-- Exercise details --
In the data below, begin at the line with "Notre site utilise" and stop after the line with "易、认定为不合格投资者等自律管"; output those lines exactly and no pictures.

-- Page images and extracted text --
┏━━
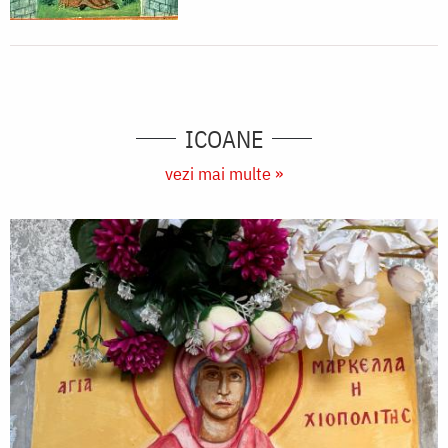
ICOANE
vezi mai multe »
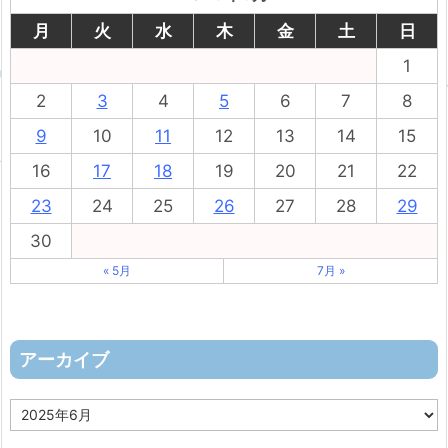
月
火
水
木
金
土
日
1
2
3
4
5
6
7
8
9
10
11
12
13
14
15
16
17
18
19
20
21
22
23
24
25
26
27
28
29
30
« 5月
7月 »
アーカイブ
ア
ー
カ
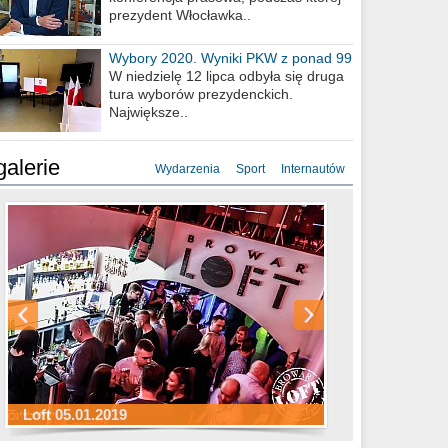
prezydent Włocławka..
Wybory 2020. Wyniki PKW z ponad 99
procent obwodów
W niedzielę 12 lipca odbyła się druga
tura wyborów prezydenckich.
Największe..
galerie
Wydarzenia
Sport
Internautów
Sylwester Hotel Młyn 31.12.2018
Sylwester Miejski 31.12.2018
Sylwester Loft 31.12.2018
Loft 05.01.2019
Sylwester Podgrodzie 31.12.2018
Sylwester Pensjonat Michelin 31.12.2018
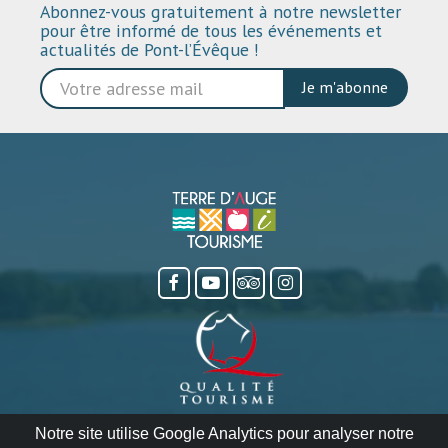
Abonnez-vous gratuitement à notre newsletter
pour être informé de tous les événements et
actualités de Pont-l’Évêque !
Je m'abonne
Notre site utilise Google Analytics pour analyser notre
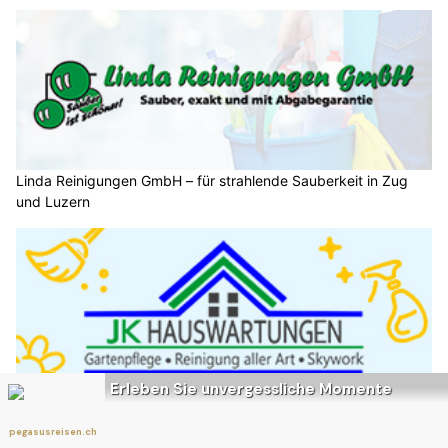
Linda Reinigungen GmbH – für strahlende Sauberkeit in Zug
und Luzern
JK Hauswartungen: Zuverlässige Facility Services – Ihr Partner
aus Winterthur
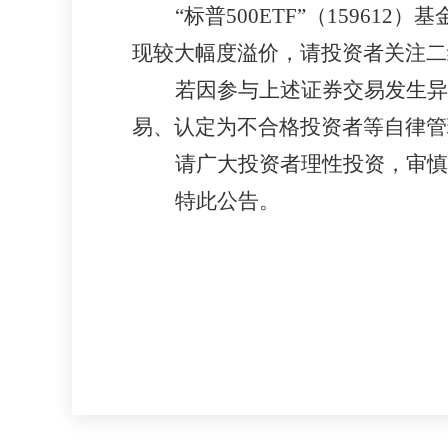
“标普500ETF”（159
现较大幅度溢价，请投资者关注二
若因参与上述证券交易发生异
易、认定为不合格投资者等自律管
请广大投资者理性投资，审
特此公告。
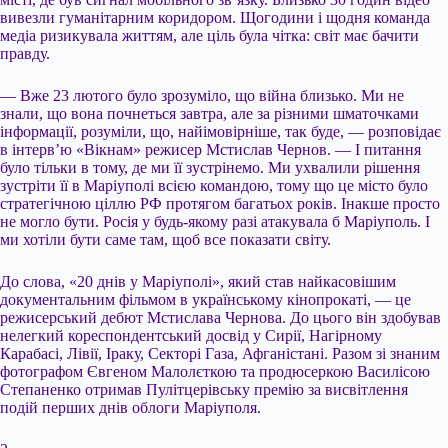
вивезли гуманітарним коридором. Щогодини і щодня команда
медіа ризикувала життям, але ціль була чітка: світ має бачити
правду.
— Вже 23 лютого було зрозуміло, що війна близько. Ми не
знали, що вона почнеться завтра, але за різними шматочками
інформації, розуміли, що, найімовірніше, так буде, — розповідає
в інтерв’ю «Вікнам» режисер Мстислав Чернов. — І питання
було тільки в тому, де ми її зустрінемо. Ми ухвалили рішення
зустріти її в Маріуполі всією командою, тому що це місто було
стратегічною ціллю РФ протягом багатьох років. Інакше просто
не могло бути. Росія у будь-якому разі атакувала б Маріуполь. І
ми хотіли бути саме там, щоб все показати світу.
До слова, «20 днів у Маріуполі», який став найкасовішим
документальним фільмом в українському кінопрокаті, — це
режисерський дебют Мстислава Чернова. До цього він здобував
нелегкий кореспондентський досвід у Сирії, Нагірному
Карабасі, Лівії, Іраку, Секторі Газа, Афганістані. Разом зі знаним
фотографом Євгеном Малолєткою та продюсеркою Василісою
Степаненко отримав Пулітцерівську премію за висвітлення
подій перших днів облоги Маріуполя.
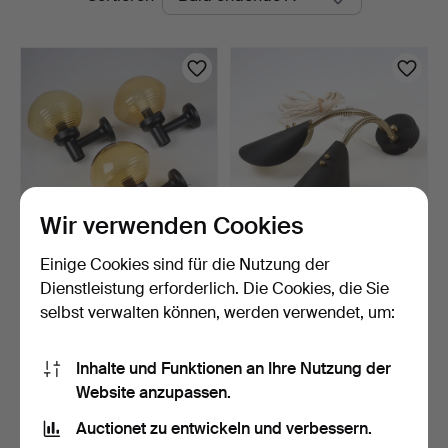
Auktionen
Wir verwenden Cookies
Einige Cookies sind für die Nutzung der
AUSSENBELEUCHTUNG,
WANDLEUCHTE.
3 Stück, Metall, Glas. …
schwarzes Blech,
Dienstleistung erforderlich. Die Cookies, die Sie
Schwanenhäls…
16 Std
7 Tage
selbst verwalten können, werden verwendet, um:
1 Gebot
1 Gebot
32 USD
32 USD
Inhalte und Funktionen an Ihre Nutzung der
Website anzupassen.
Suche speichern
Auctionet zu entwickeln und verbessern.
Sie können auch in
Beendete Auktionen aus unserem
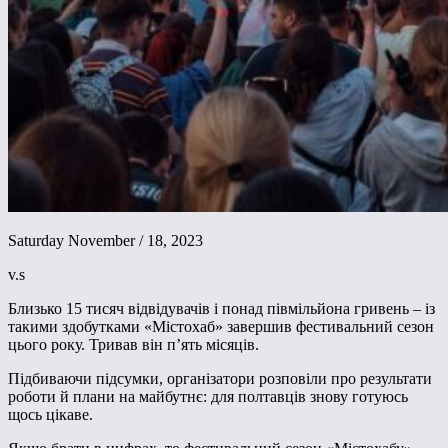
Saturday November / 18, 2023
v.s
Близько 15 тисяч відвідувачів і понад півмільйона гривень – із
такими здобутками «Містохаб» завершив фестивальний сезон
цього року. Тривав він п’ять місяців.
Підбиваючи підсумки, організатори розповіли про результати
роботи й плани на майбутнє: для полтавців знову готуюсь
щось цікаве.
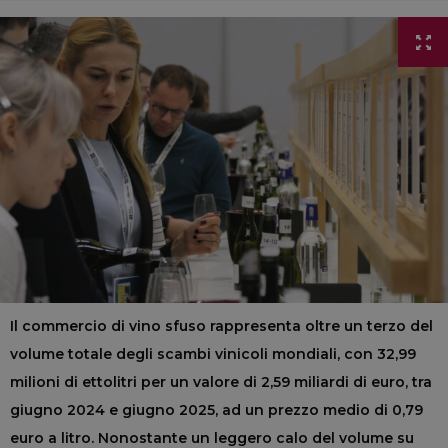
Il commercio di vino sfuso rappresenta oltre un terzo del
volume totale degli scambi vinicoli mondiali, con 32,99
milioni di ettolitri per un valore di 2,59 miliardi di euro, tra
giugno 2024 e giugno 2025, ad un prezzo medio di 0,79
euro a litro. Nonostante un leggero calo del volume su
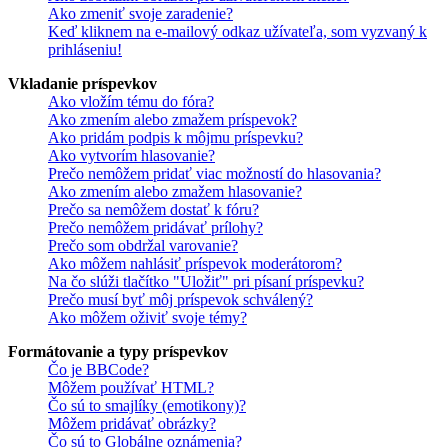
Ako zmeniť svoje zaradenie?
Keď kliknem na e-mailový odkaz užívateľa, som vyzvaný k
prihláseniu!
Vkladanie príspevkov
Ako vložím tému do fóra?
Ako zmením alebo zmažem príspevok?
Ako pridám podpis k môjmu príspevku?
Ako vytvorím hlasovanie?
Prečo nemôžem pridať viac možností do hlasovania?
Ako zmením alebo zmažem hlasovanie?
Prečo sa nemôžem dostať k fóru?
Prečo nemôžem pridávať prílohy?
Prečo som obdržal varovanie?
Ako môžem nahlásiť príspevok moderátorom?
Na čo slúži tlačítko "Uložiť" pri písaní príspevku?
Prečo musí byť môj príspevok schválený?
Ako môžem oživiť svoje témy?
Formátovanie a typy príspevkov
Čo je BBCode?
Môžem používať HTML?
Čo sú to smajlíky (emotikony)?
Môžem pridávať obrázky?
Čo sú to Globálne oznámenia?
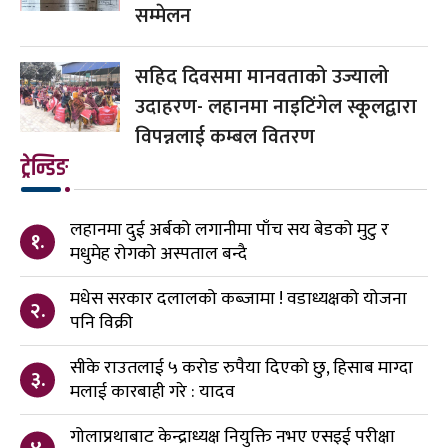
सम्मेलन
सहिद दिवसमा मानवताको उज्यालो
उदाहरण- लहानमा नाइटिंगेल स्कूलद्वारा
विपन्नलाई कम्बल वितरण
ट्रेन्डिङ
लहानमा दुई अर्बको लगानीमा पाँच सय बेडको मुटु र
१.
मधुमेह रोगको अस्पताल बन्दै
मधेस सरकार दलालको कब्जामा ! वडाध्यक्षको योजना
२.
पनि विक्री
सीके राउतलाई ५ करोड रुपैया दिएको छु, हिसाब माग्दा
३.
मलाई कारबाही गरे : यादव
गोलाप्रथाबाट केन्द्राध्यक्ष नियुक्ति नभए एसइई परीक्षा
┗━━
-- Reply to the task --
Notre site utilise Google Analytics pour analyser notre
Linda Reinigungen GmbH – für strahlende Sauberkeit in Zug
und Luzern
JK Hauswartungen: Zuverlässige Facility Services – Ihr Partner
aus Winterthur
“标普500ETF”（159
现较大幅度溢价，请投资者关注二
若因参与上述证券交易发生异
易、认定为不合格投资者等自律管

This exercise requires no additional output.